Qlik Community

Ask a Question

Qlik Design Blog

All about product and Qlik solutions: scripting, data modeling, visual design, extensions, best practices, etc.

Henric_Cronström

A QlikView feature that is poorly known and brilliant in its simplicity is the Preceding Load.

 

If you don’t know what it is, then I strongly suggest that you read this blog post and find out. Because it will help you in your QlikView scripting.

 

So what is it?

 

It is a way for you to define successive transformations and filters so that you can load a table in one pass but still have several transformation steps. Basically it is a Load statement that loads from the Load/SELECT statement below.

 

Example: you have a database where your dates are stored as strings and you want to use the QlikView date functions to interpret the strings. But the QlikView date functions are not available in the SELECT statement. The solution is to put a Load statement in front of the SELECT statement: (Note the absence of “From” or “Resident”.)

 

Load Date#(OrderDate,’YYYYMMDD’) as OrderDate;
SQL SELECT OrderDate FROM … ;

 

What happens then is that the SELECT statement is evaluated first, and the result is piped into the Load statement that does the date interpretation. The fact that the SELECT statement is evaluated before the Load, is at first glance confusing, but it is not so strange. If you read a Preceding Load as

 

     Load From ( Select From ( DB_TABLE ) )

 

then it becomes clearer. Compare it with nested functions: How would you evaluate “Round( Exp( x ) )”. You would of course evaluate the Exp() function first and then the Round() function. That is, you evaluate it from right to left.

 

Input - Output.png

 

The reason is that the Exp() function is closest to the source data, and therefore should be evaluated first. It’s the same with the Preceding Load: The SELECT is closest to the source data and should therefore be evaluated first.
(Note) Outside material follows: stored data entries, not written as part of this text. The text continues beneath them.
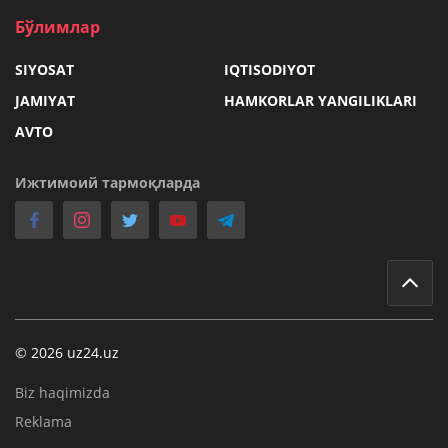
Бўлимлар
SIYOSAT
IQTISODIYOT
JAMIYAT
HAMKORLAR YANGILIKLARI
AVTO
Ижтимоий тармоқларда
© 2026 uz24.uz
Biz haqimizda
Reklama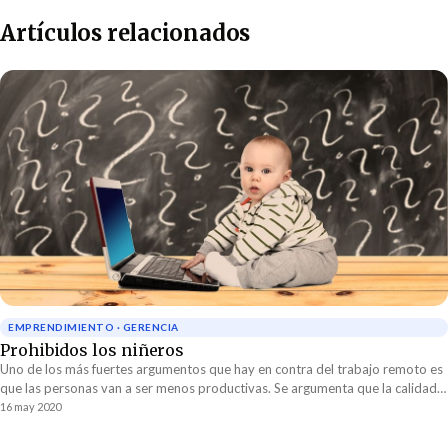
Artículos relacionados
EMPRENDIMIENTO · GERENCIA
Prohibidos los niñeros
Uno de los más fuertes argumentos que hay en contra del trabajo remoto es
que las personas van a ser menos productivas. Se argumenta que la calidad
de el trabajo va a ser inferior por la falta de constante supervisión.
16 may 2020
Prohibidos los niñeros.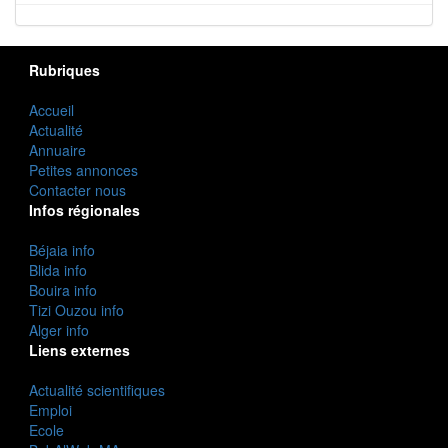
Rubriques
Accueil
Actualité
Annuaire
Petites annonces
Contacter nous
Infos régionales
Béjaia info
Blida info
Bouira info
Tizi Ouzou info
Alger info
Liens externes
Actualité scientifiques
Emploi
Ecole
In both cases, you can look at it as a transformation that has an input and an output and to do it correctly, you need to start with the part of the transformation closest to the input.

 

Any number of Loads can be “nested” this way. QlikView will start from the bottom and pipe record by record to the closest preceding Load, then to the next, etc. And it is almost always faster than running a second pass through the same table.

 

With preceding Load, you don’t need to have the same calculation in several places. For instance, instead of writing

 

Load  ... ,
   Age( FromDate + IterNo() – 1, BirthDate ) as Age,
   Date( FromDate + IterNo() – 1 ) as ReferenceDate
   Resident Policies
      While IterNo() <= ToDate - FromDate + 1 ;

 

where the same calculation is made for both Age and ReferenceDate, I would in real life define my ReferenceDate only once and then use it in the Age function in a Preceding Load:

 

Load  ..., ReferenceDate,
   Age( ReferenceDate, BirthDate ) as Age;
Load  *,
   Date( FromDate + IterNo() – 1 ) as ReferenceDate
   Resident Policies
      While IterNo() <= ToDate - FromDate + 1 ;

 

The Preceding Load has no disadvantages. Use it. You’ll love it.

 

HIC

96 Comments
anderseriksson
Partner
Partner

A preceding load that only repeats the same field names adds nothing.
It is an extra step that takes some more time to process.
I regularly remove these if I have used the wizard and got them added.
Also when it comes to fields I regularly use the wildcard * instead of naming all the fields.
Granted it can be lots of fields but if it does not have significant impact on the load I think
it better having access to all database fields in the following Transform apps

and there limit to those fields used in the Load step.

379 Views
markp201
Creator III
Creator III

HIC - I have noticed every now and then the case-sensitive issue and tracked it down to a field being upper-cased without explicitly having this in the script.  I'll review the ODBC drivers with the admin. 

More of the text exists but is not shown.